■ **Assignment**:
Below is a block of entries; repeat exactly the lines starting at the line that contains "și distracția par" and ending at the line that contains "ele pe care", both included.

■ **Records shown**:

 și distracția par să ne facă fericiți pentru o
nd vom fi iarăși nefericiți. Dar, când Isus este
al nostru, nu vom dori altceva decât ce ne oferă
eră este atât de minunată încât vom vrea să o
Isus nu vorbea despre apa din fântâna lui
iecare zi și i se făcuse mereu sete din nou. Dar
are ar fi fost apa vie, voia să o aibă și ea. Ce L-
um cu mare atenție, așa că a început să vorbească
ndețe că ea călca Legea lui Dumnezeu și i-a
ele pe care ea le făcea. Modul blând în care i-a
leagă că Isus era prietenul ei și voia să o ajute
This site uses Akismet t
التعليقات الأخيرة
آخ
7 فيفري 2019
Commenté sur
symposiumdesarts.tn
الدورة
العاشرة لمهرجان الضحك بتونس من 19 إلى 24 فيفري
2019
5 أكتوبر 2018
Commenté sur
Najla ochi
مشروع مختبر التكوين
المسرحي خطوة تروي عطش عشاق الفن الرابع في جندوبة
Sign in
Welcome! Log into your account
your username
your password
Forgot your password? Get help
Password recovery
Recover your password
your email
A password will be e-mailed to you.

---

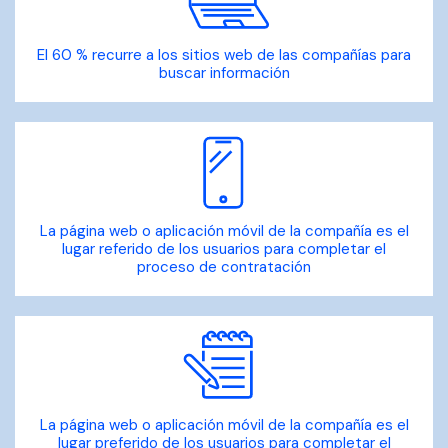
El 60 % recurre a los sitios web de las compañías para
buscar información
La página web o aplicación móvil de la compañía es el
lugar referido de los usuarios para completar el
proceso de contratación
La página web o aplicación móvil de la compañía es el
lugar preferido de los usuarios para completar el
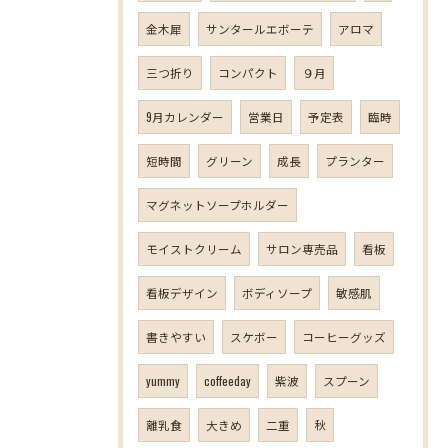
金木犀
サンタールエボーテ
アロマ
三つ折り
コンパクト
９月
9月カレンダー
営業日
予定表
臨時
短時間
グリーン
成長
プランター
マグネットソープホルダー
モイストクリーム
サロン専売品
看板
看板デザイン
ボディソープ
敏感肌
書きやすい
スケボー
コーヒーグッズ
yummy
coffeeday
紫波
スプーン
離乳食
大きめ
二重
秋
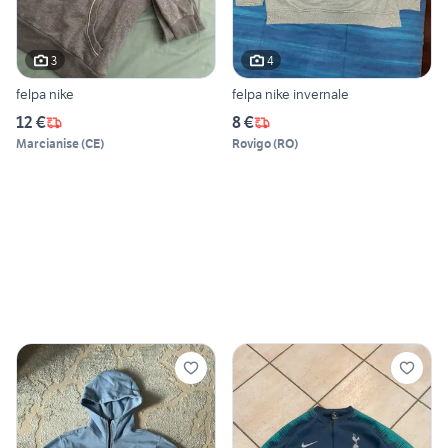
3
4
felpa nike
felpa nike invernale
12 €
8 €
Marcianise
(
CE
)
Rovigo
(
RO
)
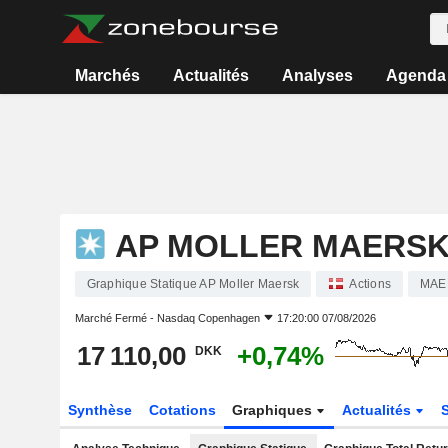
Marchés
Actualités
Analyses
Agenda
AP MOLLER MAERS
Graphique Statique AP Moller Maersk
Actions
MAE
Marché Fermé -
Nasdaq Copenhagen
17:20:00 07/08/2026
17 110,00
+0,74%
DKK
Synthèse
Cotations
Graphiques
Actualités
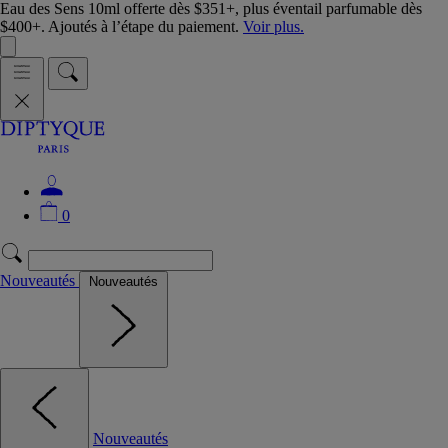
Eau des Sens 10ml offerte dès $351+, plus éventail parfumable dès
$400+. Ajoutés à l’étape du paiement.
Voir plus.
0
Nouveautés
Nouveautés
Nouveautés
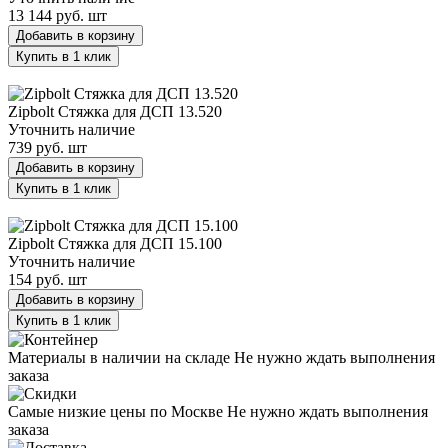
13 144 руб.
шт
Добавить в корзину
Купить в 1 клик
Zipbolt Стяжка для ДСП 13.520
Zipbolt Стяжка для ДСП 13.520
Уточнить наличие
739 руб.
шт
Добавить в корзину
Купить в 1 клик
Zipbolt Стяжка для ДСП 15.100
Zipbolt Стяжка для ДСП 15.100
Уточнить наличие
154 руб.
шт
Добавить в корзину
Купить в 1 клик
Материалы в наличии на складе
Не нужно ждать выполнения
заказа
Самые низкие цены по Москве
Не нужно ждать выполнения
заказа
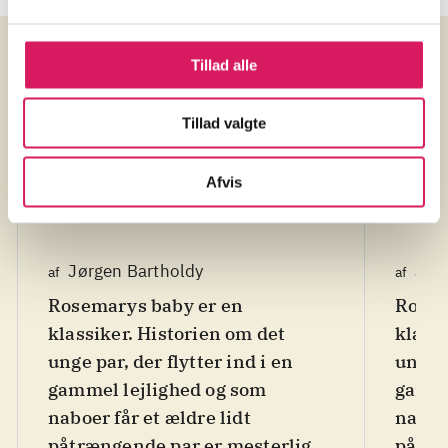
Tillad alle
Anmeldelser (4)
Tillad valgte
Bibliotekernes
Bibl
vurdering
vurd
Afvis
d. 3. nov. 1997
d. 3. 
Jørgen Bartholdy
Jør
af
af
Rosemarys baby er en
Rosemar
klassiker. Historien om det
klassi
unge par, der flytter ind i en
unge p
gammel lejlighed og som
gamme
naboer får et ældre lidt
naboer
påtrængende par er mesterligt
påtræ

■ **Answer for this exercise**:
 și distracția par să ne facă fericiți pentru o
nd vom fi iarăși nefericiți. Dar, când Isus este
al nostru, nu vom dori altceva decât ce ne oferă
eră este atât de minunată încât vom vrea să o
Isus nu vorbea despre apa din fântâna lui
iecare zi și i se făcuse mereu sete din nou. Dar
are ar fi fost apa vie, voia să o aibă și ea. Ce L-
um cu mare atenție, așa că a început să vorbească
ndețe că ea călca Legea lui Dumnezeu și i-a
ele pe care ea le făcea. Modul blând în care i-a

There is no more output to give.